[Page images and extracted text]
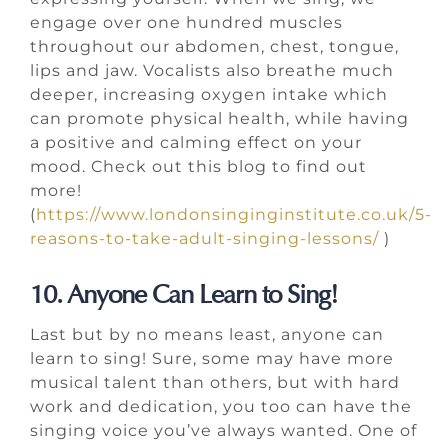
engage over one hundred muscles
throughout our abdomen, chest, tongue,
lips and jaw. Vocalists also breathe much
deeper, increasing oxygen intake which
can promote physical health, while having
a positive and calming effect on your
mood. Check out this blog to find out
more!
(
https://www.londonsinginginstitute.co.uk/5-
reasons-to-take-adult-singing-lessons/
)
10. Anyone Can Learn to Sing!
Last but by no means least, anyone can
learn to sing! Sure, some may have more
musical talent than others, but with hard
work and dedication, you too can have the
singing voice you’ve always wanted. One of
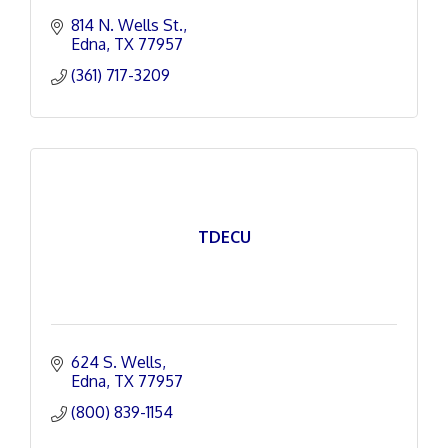
814 N. Wells St.
Edna
TX
77957
(361) 717-3209
TDECU
624 S. Wells
Edna
TX
77957
(800) 839-1154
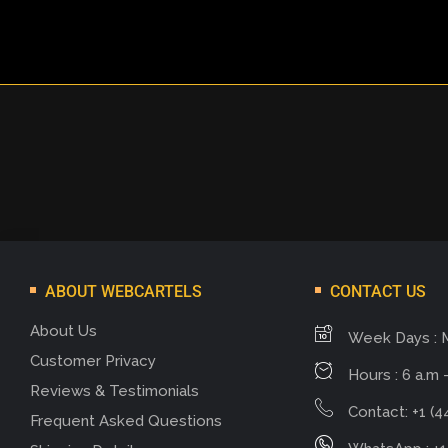
ABOUT WEBCARTELS
CONTACT US
About Us
Week Days : 
Customer Privacy
Hours : 6 a.m -
Reviews & Testimonials
Contact: +1 (4
Frequent Asked Questions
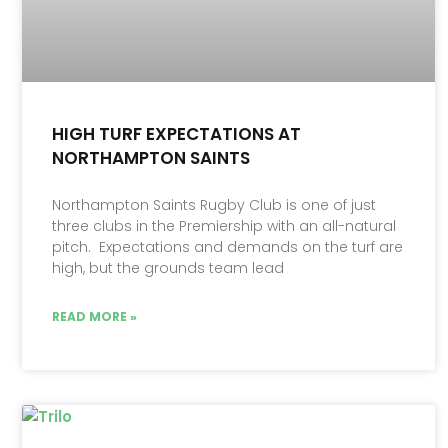
HIGH TURF EXPECTATIONS AT
NORTHAMPTON SAINTS
Northampton Saints Rugby Club is one of just
three clubs in the Premiership with an all-natural
pitch. Expectations and demands on the turf are
high, but the grounds team lead
READ MORE »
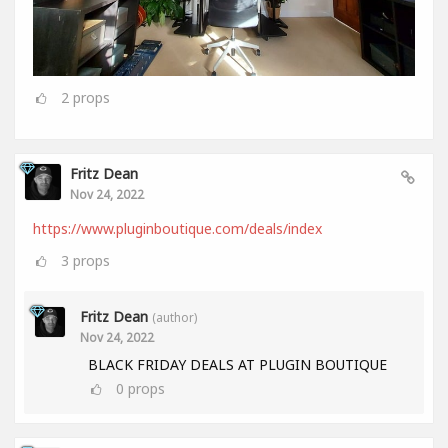
2
props
Fritz Dean
Nov 24, 2022
https://www.pluginboutique.com/deals/index
3
props
Fritz Dean
(author)
Nov 24, 2022
BLACK FRIDAY DEALS AT PLUGIN BOUTIQUE
0
props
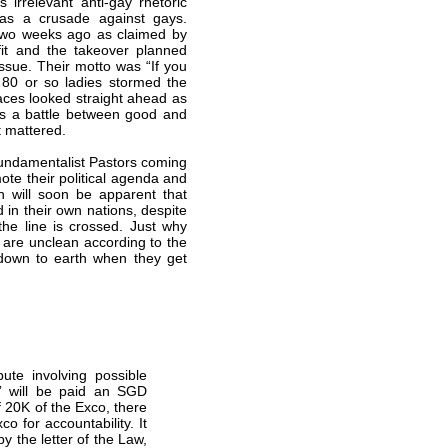
 irrelevant anti-gay rhetoric
was a crusade against gays.
e two weeks ago as claimed by
fit and the takeover planned
ssue. Their motto was “If you
80 or so ladies stormed the
aces looked straight ahead as
 as a battle between good and
t mattered.
Fundamentalist Pastors coming
te their political agenda and
th will soon be apparent that
in their own nations, despite
the line is crossed. Just why
s are unclean according to the
 down to earth when they get
ute involving possible
o” will be paid an SGD
f 20K of the Exco, there
co for accountability. It
by the letter of the Law,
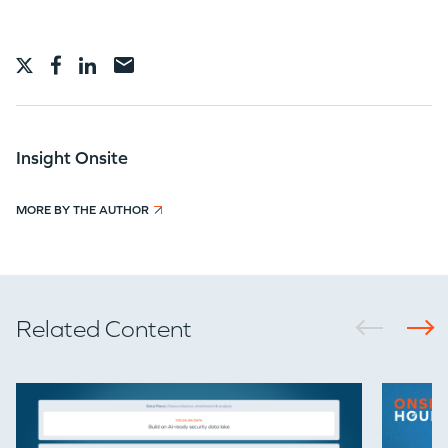
TEAM
IDEAS
Insight Onsite
MORE BY THE AUTHOR
EVENTS
Related Content
GO LOGIN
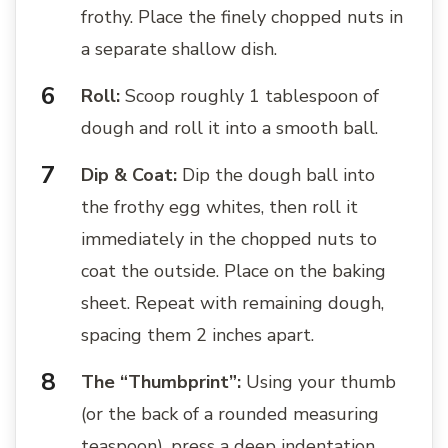
frothy. Place the finely chopped nuts in
a separate shallow dish.
Roll:
Scoop roughly 1 tablespoon of
dough and roll it into a smooth ball.
Dip & Coat:
Dip the dough ball into
the frothy egg whites, then roll it
immediately in the chopped nuts to
coat the outside. Place on the baking
sheet. Repeat with remaining dough,
spacing them 2 inches apart.
The “Thumbprint”:
Using your thumb
(or the back of a rounded measuring
teaspoon), press a deep indentation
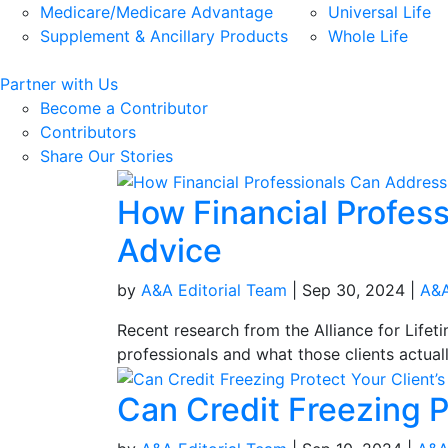
Medicare/Medicare Advantage
Universal Life
Supplement & Ancillary Products
Whole Life
Partner with Us
Become a Contributor
Contributors
Share Our Stories
How Financial Profes
Advice
by
A&A Editorial Team
|
Sep 30, 2024
|
A&A
Recent research from the Alliance for Lifet
professionals and what those clients actual
Can Credit Freezing P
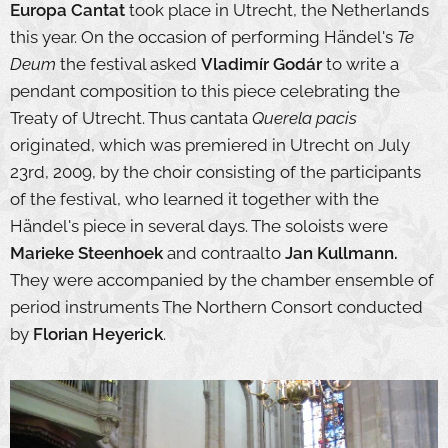
Europa Cantat
took place in Utrecht, the Netherlands
this year. On the occasion of performing Händel's
Te
Deum
the festival asked
Vladimír Godár
to write a
pendant composition to this piece celebrating the
Treaty of Utrecht. Thus cantata
Querela pacis
originated, which was premiered in Utrecht on July
23rd, 2009, by the choir consisting of the participants
of the festival, who learned it together with the
Händel's piece in several days. The soloists were
Marieke Steenhoek
and contraalto
Jan Kullmann.
They were accompanied by the chamber ensemble of
period instruments The Northern Consort conducted
by
Florian Heyerick
.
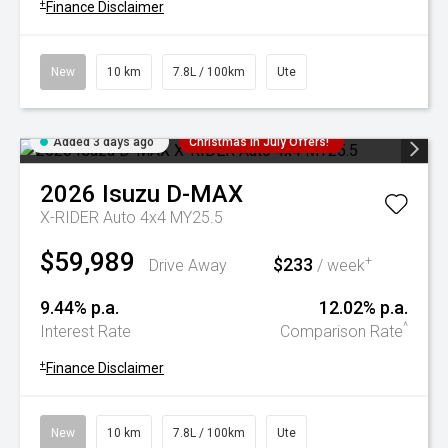
+
Finance Disclaimer
New
10 km
7.8L / 100km
Ute
Added 3 days ago
Christmas In July Offers!
2026
Isuzu
D-MAX
X-RIDER Auto 4x4 MY25.5
$59,989
$233
+
Drive Away
/ week
9.44% p.a.
12.02% p.a.
^
Interest Rate
Comparison Rate
+
Finance Disclaimer
New
10 km
7.8L / 100km
Ute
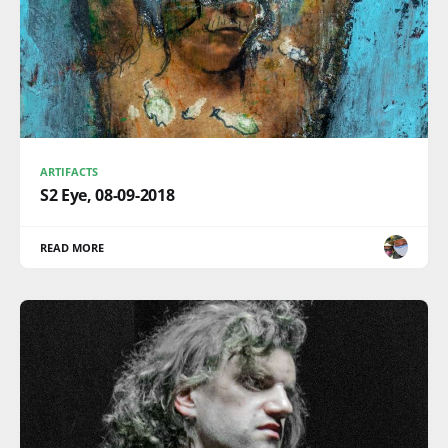
ARTIFACTS
S2 Eye, 08-09-2018
READ MORE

Your instructions:
Start with the line above containing "learn to sing! Sure, some may have more" and end with the line containing "aces looked straight ahead as". Set down that stretch exactly, without any pictures.

Exercise answer:
learn to sing! Sure, some may have more
musical talent than others, but with hard
work and dedication, you too can have the
singing voice you’ve always wanted. One of
814 N. Wells St.
Edna
TX
77957
(361) 717-3209
TDECU
624 S. Wells
Edna
TX
77957
(800) 839-1154
ABOUT WEBCARTELS
CONTACT US
About Us
Week Days : 
Customer Privacy
Hours : 6 a.m -
Reviews & Testimonials
Contact: +1 (4
Frequent Asked Questions
HIGH TURF EXPECTATIONS AT
NORTHAMPTON SAINTS
Northampton Saints Rugby Club is one of just
three clubs in the Premiership with an all-natural
pitch. Expectations and demands on the turf are
high, but the grounds team lead
READ MORE »
2
props
Fritz Dean
Nov 24, 2022
https://www.pluginboutique.com/deals/index
3
props
Fritz Dean
(author)
Nov 24, 2022
BLACK FRIDAY DEALS AT PLUGIN BOUTIQUE
0
props
 irrelevant anti-gay rhetoric
was a crusade against gays.
e two weeks ago as claimed by
fit and the takeover planned
ssue. Their motto was “If you
80 or so ladies stormed the
aces looked straight ahead as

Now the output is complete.